Nowak-Mosty MKS pożegnał się z PlusLigą w hali Podpromie

WP SportoweFakty / Monika Pliś / Na zdjęciu: Dawid Woch
WP SportoweFakty / Monika Pliś / Na zdjęciu: Dawid Woch

Na finiszu ostatniej kolejki fazy zasadniczej PlusLigi Asseco Resovia bez większego problemu pokonała Nowak-Mosty MKS 3:0. Wygrana nie wpłynęła na tabelę, rzeszowianie do fazy playoff wchodzą z 6. pozycji, natomiast MKS kończy swoją przygodę z ligą.

Jeszcze przed pierwszym gwizdkiem spotkania w Rzeszowie sytuacja w tabeli była mniej więcej jasna dla obu zespołów. Asseco Resovia do fazy play-off wchodziła z 6. pozycji, z kolei MKS Będzin wygraną za trzy punkty mógł wywalczyć awans w tabeli, lecz bez większego wpływu na swoją sytuację. Zespół nadal okupowałby fazę spadkową.

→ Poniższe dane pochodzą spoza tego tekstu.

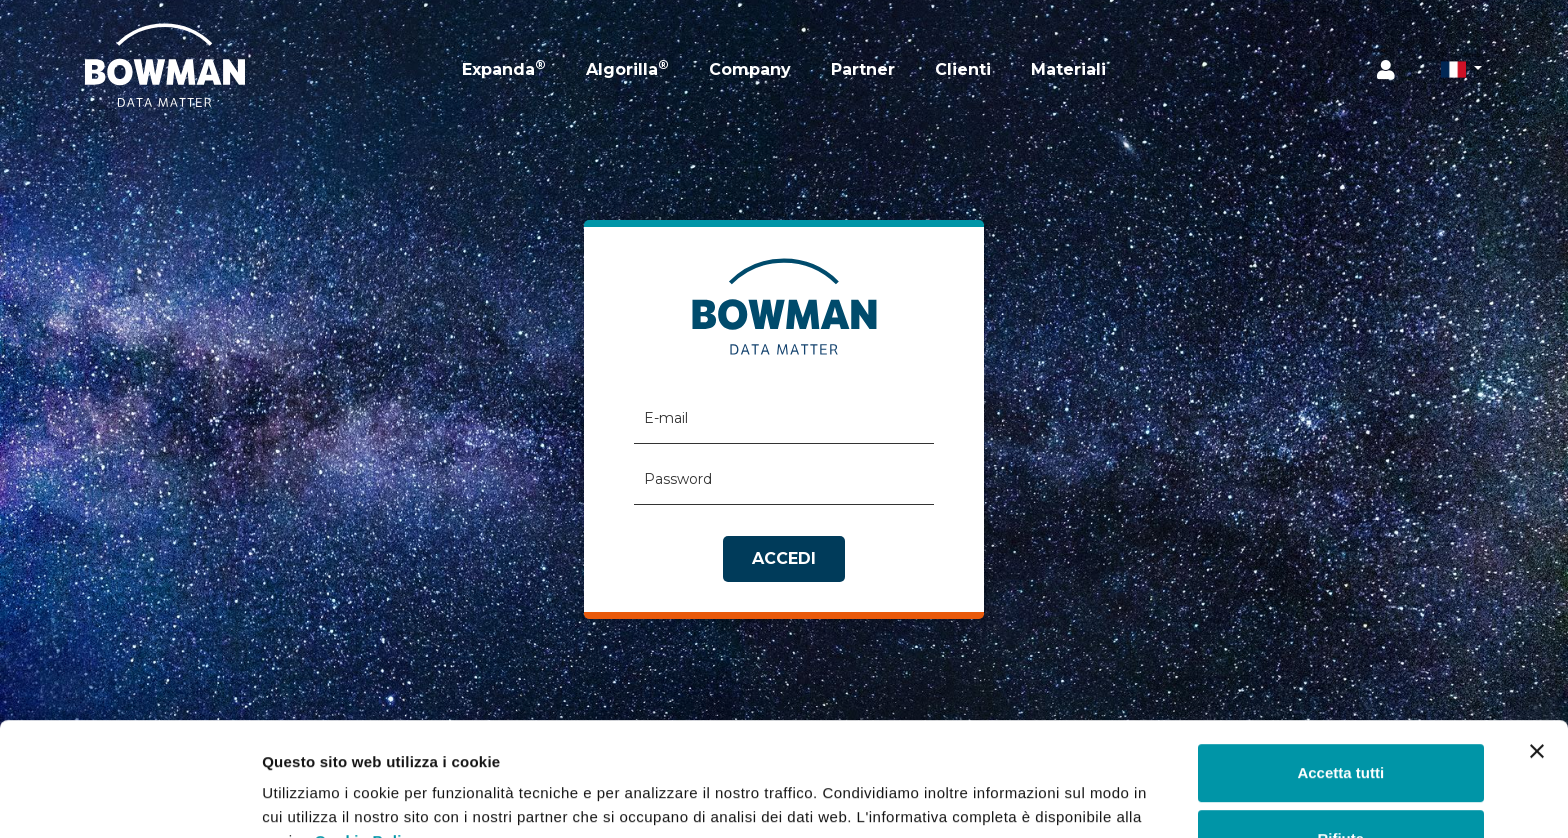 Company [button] (750, 69)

Odebrało to emocje spotkaniu już na samym jego początku, Asseco Resovia bez większych problemów dominowała w trzech setach i odniosła pewne zwycięstwo. W meczu okazję do gry dostali Łukasz KozubPatryk Niemiec i Adrian Staszewski, którym na co dzień przypada rola zmienników.

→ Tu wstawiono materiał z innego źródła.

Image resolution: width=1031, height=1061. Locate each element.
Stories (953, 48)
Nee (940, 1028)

ZOBACZ WIDEO: #dziejesiewsporcie Polska siatkarka zaskoczyła. W takiej stylizacji jej nie widzieliście

W pierwszym secie sporą rolę odegrały błędy własne MKS-u, przez co rzeszowianie szybko zbudowali zwycięską przewagę (10:5, 19:11). Będzinianie na przestrzeni całej partii zdobyli swoimi akcjami 10 punktów i tyle też oddali gospodarzom po błędach co dało im ratio 0. Najczęściej punktującym był Stephen Boyer, ale ważną role odegrał też rzeszowski środek - Dawid Woch i Patryk Niemiec, który zdobył łącznie 6 "oczek".

W drugiej partii MKS największe zagrożenie stanowił dla gospodarzy zagrywką, wielokrotnie odrzucając ich od siatki. Dobrze zaprezentował się Brandon Koppers  i Dominik Depowski, jednak serwis nie wystarczył. Cała partia tak jak pierwsza była kontrolowana przez gospodarzy, a jedynie w końcówce rzeszowianie na własne życzenie oddali wysokie prowadzenie. Podeszli lekceważąco do zagrywki Szpernalowskiego i atakowali po autach (20:14, 20:18). Mimo to Lukas Vasina postawił kropkę nad "i" 25:21.

Trzeci set był jedynym, w którym Nowak-Mosty MKS postawił warunki. Mocno otworzył Koppers zagrywką (3:0), a Patryk Szwaradzki trzymał atak (7:11). Inicjatywę stracili dopiero gdy przegrali długie wymiany po zagrywce Kozuba (12:11), a gdy na boisku zameldował się Jakub Bucki to rzeszowianie zbudowali trzypunktową przewagę (18:15). Okazało się to punktem kulminacyjnym seta, bowiem do końca partii MKS nie zdołał dogonić już Asseco Resovii.

Mecz w hali Podpromie był ostatnim dla będzinian w siatkarskiej ekstraklasie, bowiem notują spadek do pierwszej ligi. Z kolei Asseco Resovia do fazy playoff awansuje z 6. miejsca i w pierwszej rundzie spotkań mierzyć się będzie z Aluronem CMC Warta Zawiercie.

30. kolejka PlusLigi:

Asseco Resovia Rzeszów - Nowak-Mosty MKS Będzin 3:0 (25:16, 25:21, 25:19)

Asseco Resovia: Niemiec, Kozub, Boyer, Cebulj, Vasina, Woch, Potera (libero) oraz Ropret, Staszewski, Bucki.

MKS: Szwaradzki, Koppers, Depowski, Todua, Szpernalowski, Wójcik, Popiwczak (libero) oraz Maruszczyk.